Güle güle Ali kardeş
Türkülere hayat veren, adam gibi bir adamdı. Birkaç kez ekranlara çıkarmış. Bir, iki kez de albümlerinden söz etmiştim. Gittiği her TV programında, “Bana Şenay Abla çok destek verdi” der, utandırırdı beni. Halbuki sırtımda taşıdığım nice ünlüler vardı, Ali’nin yanında... Vefa duygusundan uzak, ama benim de aldırmadıklarım... Kıvırcık Ali başkaydı. Özü de sözü de soyadı gibi temizdi. Erken gitti. Allah’ın takdiri. Güle güle Ali Kardeş, hakkım geçtiyse helal hoş ola... Türküler öksüz kaldı...
Alişan olmadı, Emre verelim Çağla’ya kocası partner oldu
TRT’ye Alişan ile Çağla Şikel program yapacaktı. İkili daha önce Show TV ekranlarında bir eğlence programını sunmuştu. Bir de aynı dizide oynamışlardı. Artı Film’in sahipleri Zeynep-Onur Peker prensipte projeyi onaylatmıştı. Hatta yapımcı olarak da, benimle ‘Dobra Dobra’da 7 sene çalışan sevgili Kübra Uygun’un adı geçiyordu. Fakat Alişan olmamış. Çağla’nın kocası, popçu Emre Altuğ yeni partnermiş. İkilinin bir margarin reklamında oynamaları ve çok uyum sağlamaları bu fikri doğurmuş. Bakalım bir müzik ve şov programında ne kadar başarılı olacaklar? Çünkü Çağla Şikel’in Fox TV’de, Emre Altuğ’un ise Kanal 8’de programları pek tutmamıştı da...
Feraye’de müzikli saatler
Türk ve Yunan müziğinin damak tadı ile buluştuğu bir adres sizlere. Yalı’da. İzmir’deki tek butik mekan belki de. Adı Feraye. Eğlencenin nabzını tutan da iki genç işadamı. Murat Eriş ve Burak Akın. Mustafa Kemal Sahil Bulvarı üzerinde tam yer alıyor. 50 kişilik kapasitesi. O nedenle rezervasyon şart.

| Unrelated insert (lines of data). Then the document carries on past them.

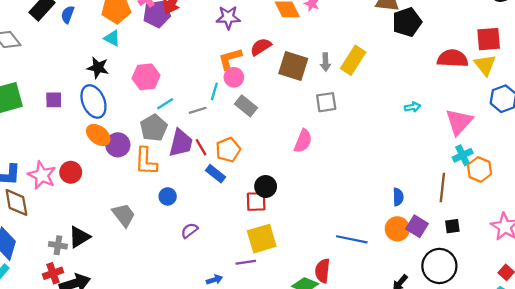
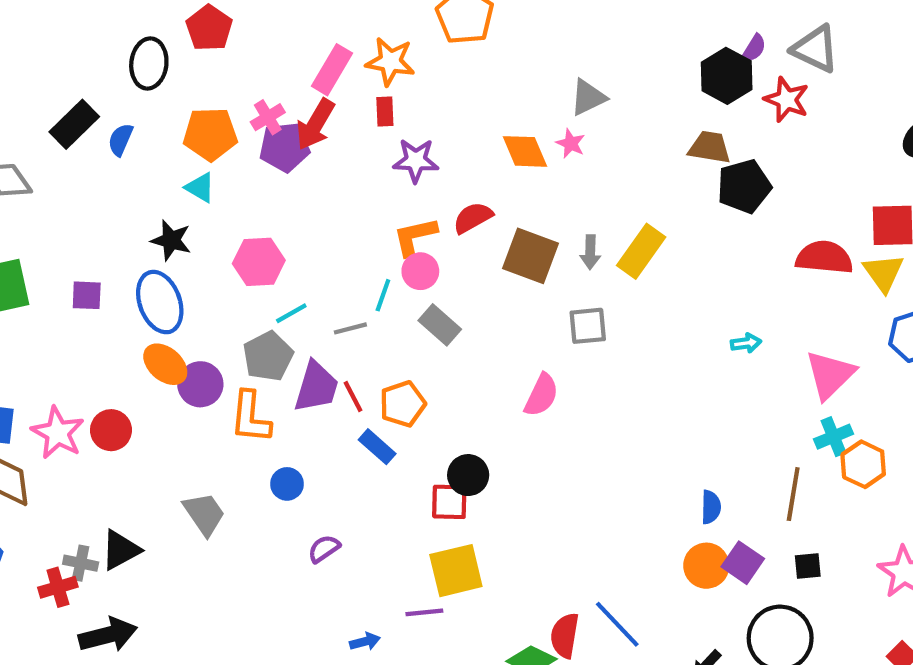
blue line: (352, 239) -> (617, 624), moved, turned 32
red cross: (53, 273) -> (58, 587), moved

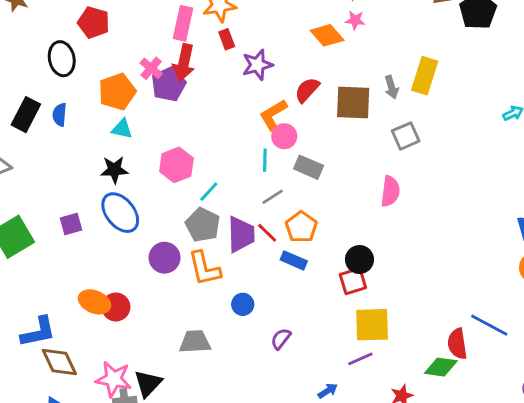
gray line: (350, 328) -> (273, 197), moved
orange ellipse: (165, 364) -> (95, 302), moved
pink star: (58, 433) -> (114, 379), moved
gray trapezoid: (204, 514) -> (195, 342), turned -40
yellow square: (456, 571) -> (372, 325), turned 30

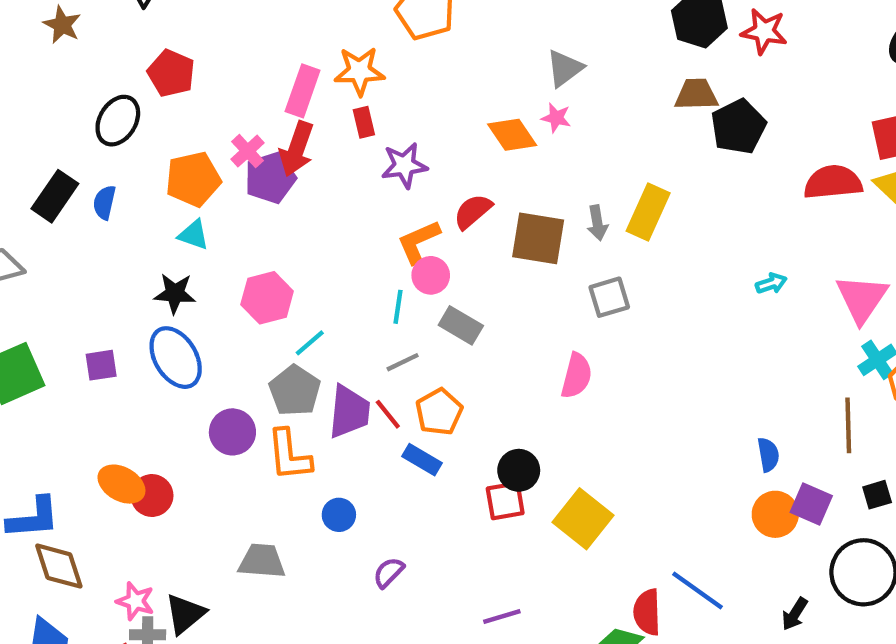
black ellipse: (62, 59) -> (118, 121), turned 36
yellow square: (372, 325) -> (583, 519), moved, turned 33
pink star: (114, 379) -> (135, 601), size x0.7

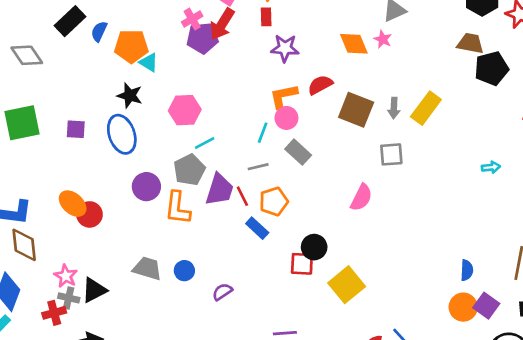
orange pentagon: (193, 179) -> (131, 46), moved
blue circle: (339, 515) -> (184, 271), moved

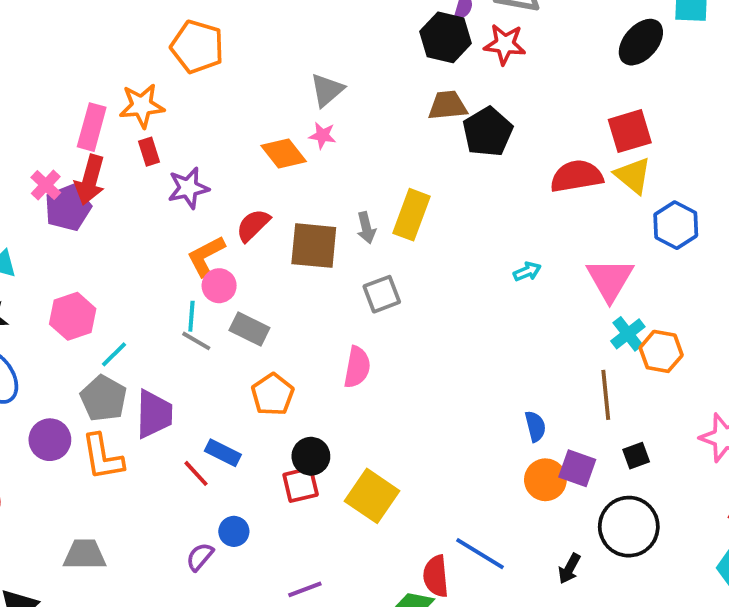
gray line: (258, 167) -> (196, 341), moved, turned 60
red line: (242, 196) -> (196, 473), moved
orange pentagon: (274, 201) -> (273, 394), moved
blue circle: (184, 271) -> (234, 531), moved

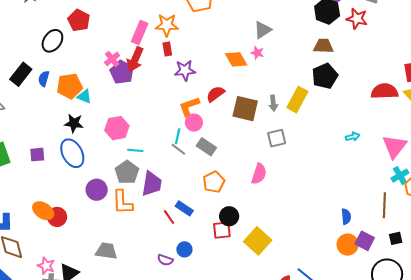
black pentagon: (488, 132) -> (325, 76), moved
purple pentagon: (68, 208) -> (122, 72), turned -30
cyan line: (114, 354) -> (135, 150), turned 42
purple semicircle: (200, 557) -> (165, 260), turned -119

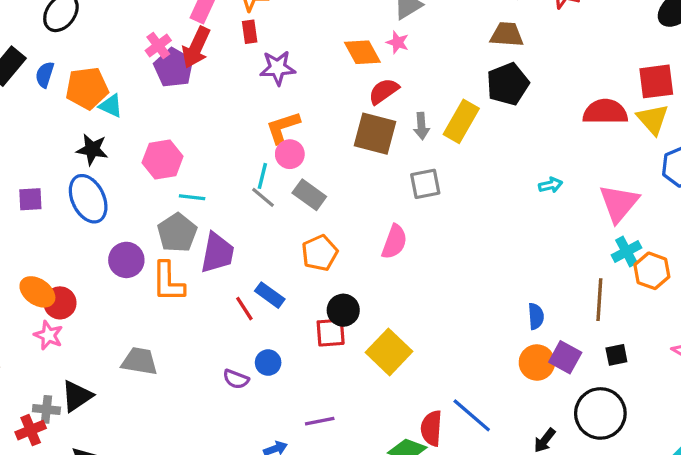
red semicircle: (215, 94) -> (384, 91), moved
pink star: (46, 266) -> (48, 335), moved

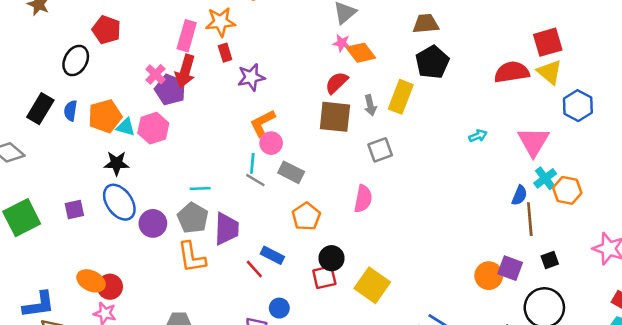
orange diamond: (362, 52) -> (361, 53), moved
pink hexagon: (163, 159) -> (153, 128), moved
purple circle: (126, 260) -> (153, 223), moved
blue semicircle: (536, 316) -> (519, 195), moved, turned 36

Grup Elpida ve solist Bağda’nın seslendirdiği, bir birinden güzel Greek müzik ile konuklar, unutulmaz geceler yaşıyor. Patron Murat Eriş,”Mönüde de eğlence kadar iddialıyız. Yemeklerimiz Swissotel deneyimli Çağlar ve Oğuz Usta tarafından hazırlanıyor. Kızarmış hellimli paprika, Akdeniz ve Ege otlarıyla hazırlanmış mezeler, deniz mahsullü mezeler, Cin usulü levrek, ahtopot tandır, pazı sarma, Şevket bostanlı levrek, karidesli paçanga ve balık çeşitlerimiz ile zengin bir mönümüz var” diyor. Ben yemek yemedim... Ama İzmir elitlerinin yakından tanıdığı, başarılı paparazi Volkan Bas önerdi. Volkan’a güvenirim. Ayrıca anneme yakın olduğu için gittim, gördüm. Yakında da eğlenceye gideceğim.